Pameran dan Simulasi Kebijakan: Ruang Belajar Praktis
Sebagai bagian dari rangkaian Konsolnas, Kemendikdasmen menyelenggarakan pameran pendidikan yang menampilkan 24 stan pameran dan gerai layanan terpadu yang diikuti oleh sekitar 900 peserta dari seluruh Indonesia. Pameran ini dirancang untuk menyajikan capaian, inovasi, serta praktik baik pelaksanaan kebijakan pendidikan dasar dan menengah, sekaligus menjadi ruang pembelajaran interaktif bagi para pemangku kepentingan.
Selain itu, terdapat simulasi langsung kebijakan pendidikan yang dapat diakses oleh peserta. Simulasi tersebut meliputi praktik penggunaan platform digital dan teknologi pembelajaran, seperti Simulasi Tes Kemampuan Akademik (TKA) dan simulasi digitalisasi pembelajaran di kelas lengkap dengan penggunaan Papan Interaktif Digital (PID) atau Interactive Flat Panel (IFP). Simulasi ini dirancang untuk memberikan pengalaman praktis mengenai implementasi kebijakan pembelajaran berbasis teknologi.
Wamendikdasmen, Fajar Riza Ul Haq, menyatakan bahwa pameran bukan sekadar ajang menampilkan program, tetapi menjadi ruang pembelajaran kebijakan yang konkret dan partisipatif sehingga peserta dapat memahami lebih dalam implementasi kebijakan di lapangan.

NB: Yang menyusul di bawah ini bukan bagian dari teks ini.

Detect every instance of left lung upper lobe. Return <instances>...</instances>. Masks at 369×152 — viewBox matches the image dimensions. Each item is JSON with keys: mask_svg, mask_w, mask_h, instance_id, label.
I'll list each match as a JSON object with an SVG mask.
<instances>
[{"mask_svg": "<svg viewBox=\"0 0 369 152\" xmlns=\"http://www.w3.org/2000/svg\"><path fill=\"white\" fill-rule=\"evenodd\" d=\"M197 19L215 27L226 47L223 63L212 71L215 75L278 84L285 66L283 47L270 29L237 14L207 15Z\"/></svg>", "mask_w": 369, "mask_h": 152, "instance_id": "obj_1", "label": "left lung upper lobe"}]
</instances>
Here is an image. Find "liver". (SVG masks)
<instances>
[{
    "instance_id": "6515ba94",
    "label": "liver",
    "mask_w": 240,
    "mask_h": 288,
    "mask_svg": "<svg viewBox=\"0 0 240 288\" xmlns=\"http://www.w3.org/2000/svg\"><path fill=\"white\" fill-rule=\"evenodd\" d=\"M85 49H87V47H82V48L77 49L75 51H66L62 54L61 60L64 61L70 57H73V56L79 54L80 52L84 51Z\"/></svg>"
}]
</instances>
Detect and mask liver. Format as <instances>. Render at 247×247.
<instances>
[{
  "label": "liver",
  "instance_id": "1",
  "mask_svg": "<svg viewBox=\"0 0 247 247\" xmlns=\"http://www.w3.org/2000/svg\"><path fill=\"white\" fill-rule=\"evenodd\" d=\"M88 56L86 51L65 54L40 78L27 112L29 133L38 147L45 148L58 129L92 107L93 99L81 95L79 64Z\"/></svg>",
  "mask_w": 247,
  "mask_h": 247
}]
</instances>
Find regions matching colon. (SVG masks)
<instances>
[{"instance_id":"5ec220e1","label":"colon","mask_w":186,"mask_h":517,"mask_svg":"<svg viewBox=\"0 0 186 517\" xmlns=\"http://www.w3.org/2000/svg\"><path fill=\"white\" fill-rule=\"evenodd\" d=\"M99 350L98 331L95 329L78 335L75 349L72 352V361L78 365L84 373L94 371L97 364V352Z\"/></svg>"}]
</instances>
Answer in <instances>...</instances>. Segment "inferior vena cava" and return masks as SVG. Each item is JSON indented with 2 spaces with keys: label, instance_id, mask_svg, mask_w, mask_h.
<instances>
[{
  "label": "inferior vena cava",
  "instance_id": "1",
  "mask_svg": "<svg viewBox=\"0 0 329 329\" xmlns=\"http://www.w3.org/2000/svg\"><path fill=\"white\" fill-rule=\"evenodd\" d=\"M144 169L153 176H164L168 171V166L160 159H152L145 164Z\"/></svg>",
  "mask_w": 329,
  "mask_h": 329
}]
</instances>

Komitmen Penguatan Implementasi Kebijakan Pendidikan
Mendikdasmen Abdul Mu’ti menyampaikan bahwa Konsolnas 2026 menjadi momentum untuk memperkuat kerja sama serta percepatan pelaksanaan program pendidikan yang telah berjalan sejak tahun sebelumnya. Ia mengapresiasi kontribusi semua pemangku kepentingan yang aktif mendukung program prioritas Kemendikdasmen, seperti revitalisasi satuan pendidikan, digitalisasi pembelajaran, peningkatan kompetensi dan kesejahteraan guru, pelaksanaan TKA, penguatan pendidikan karakter, serta penguatan bahasa dan sastra.
Menurut Mu’ti, kolaborasi yang baik antara pemerintah pusat, pemerintah daerah, lembaga profesional, dan mitra pembangunan merupakan kunci keberhasilan implementasi program pendidikan secara efektif dan berdampak nyata bagi masyarakat. Ia berharap sinergi ini dapat terus diperkuat tidak hanya selama Konsolnas, tetapi juga dalam tahapan pelaksanaan kebijakan di masa mendatang.

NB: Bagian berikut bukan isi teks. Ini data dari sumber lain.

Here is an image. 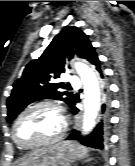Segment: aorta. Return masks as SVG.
Here are the masks:
<instances>
[{"mask_svg": "<svg viewBox=\"0 0 135 166\" xmlns=\"http://www.w3.org/2000/svg\"><path fill=\"white\" fill-rule=\"evenodd\" d=\"M75 69L84 85L83 132H90L100 110V88L95 72L84 63H75Z\"/></svg>", "mask_w": 135, "mask_h": 166, "instance_id": "1", "label": "aorta"}]
</instances>
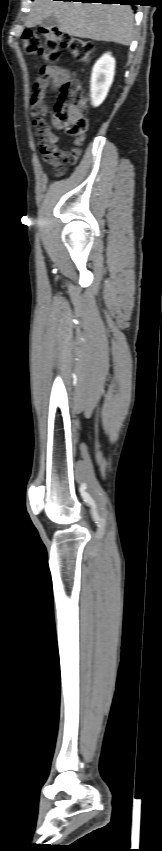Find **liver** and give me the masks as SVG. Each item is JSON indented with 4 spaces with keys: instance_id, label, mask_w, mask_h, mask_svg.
<instances>
[{
    "instance_id": "liver-1",
    "label": "liver",
    "mask_w": 162,
    "mask_h": 851,
    "mask_svg": "<svg viewBox=\"0 0 162 851\" xmlns=\"http://www.w3.org/2000/svg\"><path fill=\"white\" fill-rule=\"evenodd\" d=\"M55 16L59 30L70 36L128 46L133 40L134 16L130 6L71 1L35 0L26 26Z\"/></svg>"
}]
</instances>
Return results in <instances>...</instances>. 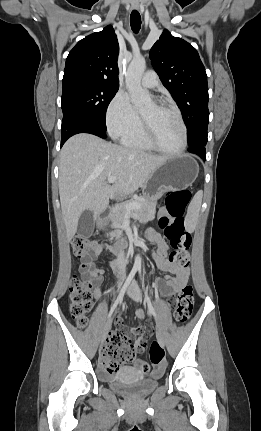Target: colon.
I'll return each instance as SVG.
<instances>
[{"label": "colon", "mask_w": 261, "mask_h": 431, "mask_svg": "<svg viewBox=\"0 0 261 431\" xmlns=\"http://www.w3.org/2000/svg\"><path fill=\"white\" fill-rule=\"evenodd\" d=\"M191 199L190 191L186 189L171 191L166 195V207L169 215L160 220V227L163 229L166 238L169 240L173 251L168 255V259L181 267H187L190 261L189 248L192 243L191 234L185 230L184 218L186 207ZM73 254L84 262L81 265V274L90 264V258L98 246L97 242L85 237H76L72 241ZM162 253V251H160ZM93 285L89 279L74 275L70 283L69 311L78 326L85 327L87 324V314L91 308ZM169 302L175 306V319L186 322L192 313L194 304V291L191 284L184 285L176 297H170ZM150 359L154 363L150 366L148 360L141 363L135 360L132 366L138 373H146V382H155L162 379L163 366L166 361V352L157 343L150 346ZM102 362L104 369L113 374L117 372L122 364L129 363L133 358V345L131 341L118 332H111L103 347Z\"/></svg>", "instance_id": "1"}]
</instances>
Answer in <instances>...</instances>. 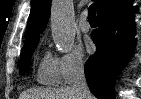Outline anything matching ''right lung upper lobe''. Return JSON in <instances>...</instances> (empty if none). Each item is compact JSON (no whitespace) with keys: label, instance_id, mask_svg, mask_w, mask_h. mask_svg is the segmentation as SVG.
<instances>
[{"label":"right lung upper lobe","instance_id":"1","mask_svg":"<svg viewBox=\"0 0 141 99\" xmlns=\"http://www.w3.org/2000/svg\"><path fill=\"white\" fill-rule=\"evenodd\" d=\"M98 2V12L108 3L109 0H96ZM51 10V0H33L30 16L28 20L26 43H35L39 40L49 20Z\"/></svg>","mask_w":141,"mask_h":99}]
</instances>
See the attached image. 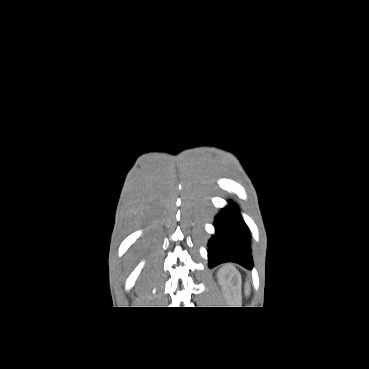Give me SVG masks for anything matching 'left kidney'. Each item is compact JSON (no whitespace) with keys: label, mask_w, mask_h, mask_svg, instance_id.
Returning <instances> with one entry per match:
<instances>
[{"label":"left kidney","mask_w":369,"mask_h":369,"mask_svg":"<svg viewBox=\"0 0 369 369\" xmlns=\"http://www.w3.org/2000/svg\"><path fill=\"white\" fill-rule=\"evenodd\" d=\"M217 278L224 290H237L240 282V274L233 267L221 268L217 272Z\"/></svg>","instance_id":"1"}]
</instances>
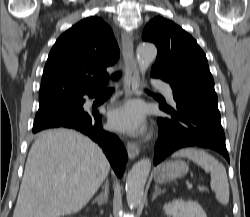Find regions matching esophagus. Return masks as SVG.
Listing matches in <instances>:
<instances>
[{
    "instance_id": "esophagus-1",
    "label": "esophagus",
    "mask_w": 250,
    "mask_h": 217,
    "mask_svg": "<svg viewBox=\"0 0 250 217\" xmlns=\"http://www.w3.org/2000/svg\"><path fill=\"white\" fill-rule=\"evenodd\" d=\"M123 57L125 61L126 73L124 78L125 98L132 97L137 91L139 81V72L134 56L133 38L131 35L122 33ZM127 153L130 159H135L140 148L136 142L128 141L126 145Z\"/></svg>"
}]
</instances>
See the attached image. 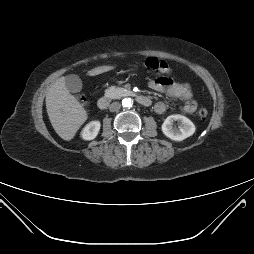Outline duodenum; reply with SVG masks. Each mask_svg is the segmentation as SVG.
Masks as SVG:
<instances>
[{
  "mask_svg": "<svg viewBox=\"0 0 254 254\" xmlns=\"http://www.w3.org/2000/svg\"><path fill=\"white\" fill-rule=\"evenodd\" d=\"M134 96L139 104H141L143 106H150L151 105V100L149 97H147L145 95H140V94H136ZM109 103H110V98L107 96H103L98 99L97 106L99 109L104 110L108 107Z\"/></svg>",
  "mask_w": 254,
  "mask_h": 254,
  "instance_id": "obj_1",
  "label": "duodenum"
}]
</instances>
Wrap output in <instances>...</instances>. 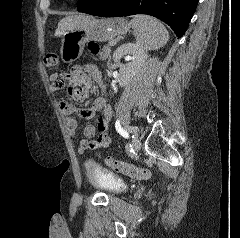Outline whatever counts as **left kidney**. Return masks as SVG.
<instances>
[{"instance_id":"left-kidney-1","label":"left kidney","mask_w":240,"mask_h":238,"mask_svg":"<svg viewBox=\"0 0 240 238\" xmlns=\"http://www.w3.org/2000/svg\"><path fill=\"white\" fill-rule=\"evenodd\" d=\"M122 58L128 61L126 65L121 63ZM146 58L145 51L137 43H124L114 51L113 61L120 67L117 80L119 86L124 87L131 82L144 65Z\"/></svg>"}]
</instances>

Partisipasi Luas: Dari Pusat hingga Daerah
Konsolnas Dikdasmen 2026 diikuti oleh berbagai unsur pendidikan, termasuk pimpinan Komisi X DPR RI dan Komite III DPD RI, enam menteri dan kepala lembaga, serta 76 kepala dinas pendidikan provinsi dan 514 kepala dinas pendidikan kabupaten/kota. Partisipasi ini menunjukkan luasnya keterlibatan pemangku kepentingan dalam diskusi dan perumusan arah kebijakan pendidikan nasional. Selain itu, kegiatan ini juga melibatkan organisasi profesi, mitra pembangunan, atase pendidikan, serta pusat-pusat SEAMEO, memperkuat representasi berbagai pihak yang berkepentingan dalam sektor pendidikan.

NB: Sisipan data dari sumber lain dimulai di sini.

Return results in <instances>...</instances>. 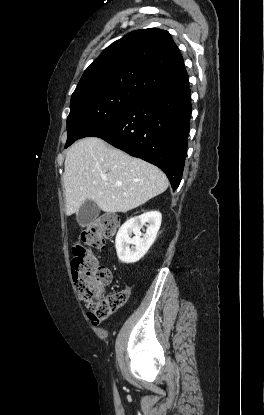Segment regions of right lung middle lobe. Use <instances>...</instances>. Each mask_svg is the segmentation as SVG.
I'll use <instances>...</instances> for the list:
<instances>
[{"label":"right lung middle lobe","mask_w":264,"mask_h":415,"mask_svg":"<svg viewBox=\"0 0 264 415\" xmlns=\"http://www.w3.org/2000/svg\"><path fill=\"white\" fill-rule=\"evenodd\" d=\"M141 99L142 97L136 94L121 91L71 99L65 148L77 139L87 137L97 128L116 119Z\"/></svg>","instance_id":"right-lung-middle-lobe-1"}]
</instances>
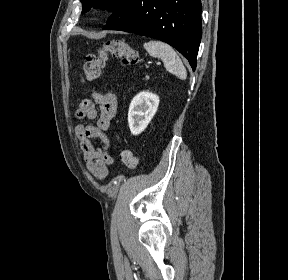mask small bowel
Returning <instances> with one entry per match:
<instances>
[{
    "instance_id": "c3829d8e",
    "label": "small bowel",
    "mask_w": 288,
    "mask_h": 280,
    "mask_svg": "<svg viewBox=\"0 0 288 280\" xmlns=\"http://www.w3.org/2000/svg\"><path fill=\"white\" fill-rule=\"evenodd\" d=\"M98 107V110H97ZM117 112V98L111 92H93L91 98L83 99L78 105L75 115L81 121L76 126V134L80 140V148L87 169L96 179H104L114 162L110 153L112 141L106 134L111 121ZM96 120V125L83 122ZM99 139L100 147L93 144Z\"/></svg>"
}]
</instances>
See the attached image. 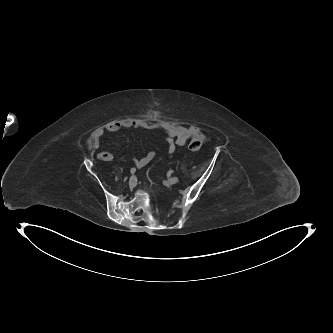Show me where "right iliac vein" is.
<instances>
[{"label":"right iliac vein","instance_id":"obj_1","mask_svg":"<svg viewBox=\"0 0 333 333\" xmlns=\"http://www.w3.org/2000/svg\"><path fill=\"white\" fill-rule=\"evenodd\" d=\"M129 187L131 188V189H133V188H135L136 187V185H137V178H136V176L135 175H132L131 177H130V179H129Z\"/></svg>","mask_w":333,"mask_h":333}]
</instances>
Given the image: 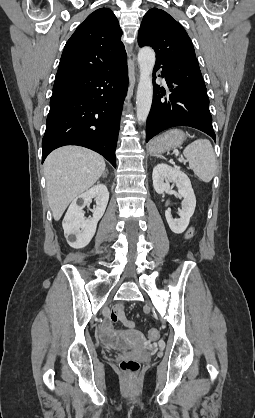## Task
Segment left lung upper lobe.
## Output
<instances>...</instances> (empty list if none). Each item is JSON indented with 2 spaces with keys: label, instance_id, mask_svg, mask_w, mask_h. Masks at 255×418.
I'll list each match as a JSON object with an SVG mask.
<instances>
[{
  "label": "left lung upper lobe",
  "instance_id": "obj_1",
  "mask_svg": "<svg viewBox=\"0 0 255 418\" xmlns=\"http://www.w3.org/2000/svg\"><path fill=\"white\" fill-rule=\"evenodd\" d=\"M140 47L151 46L156 61L196 58L191 39L184 28L163 10L150 9L138 32Z\"/></svg>",
  "mask_w": 255,
  "mask_h": 418
}]
</instances>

Keterlibatan luas ini diharapkan dapat menghasilkan rekomendasi strategis yang relevan dan aplikatif bagi peningkatan kualitas pendidikan di seluruh penjuru Indonesia, sekaligus menjawab tantangan-tantangan yang muncul di era globalisasi dan perkembangan teknologi yang cepat.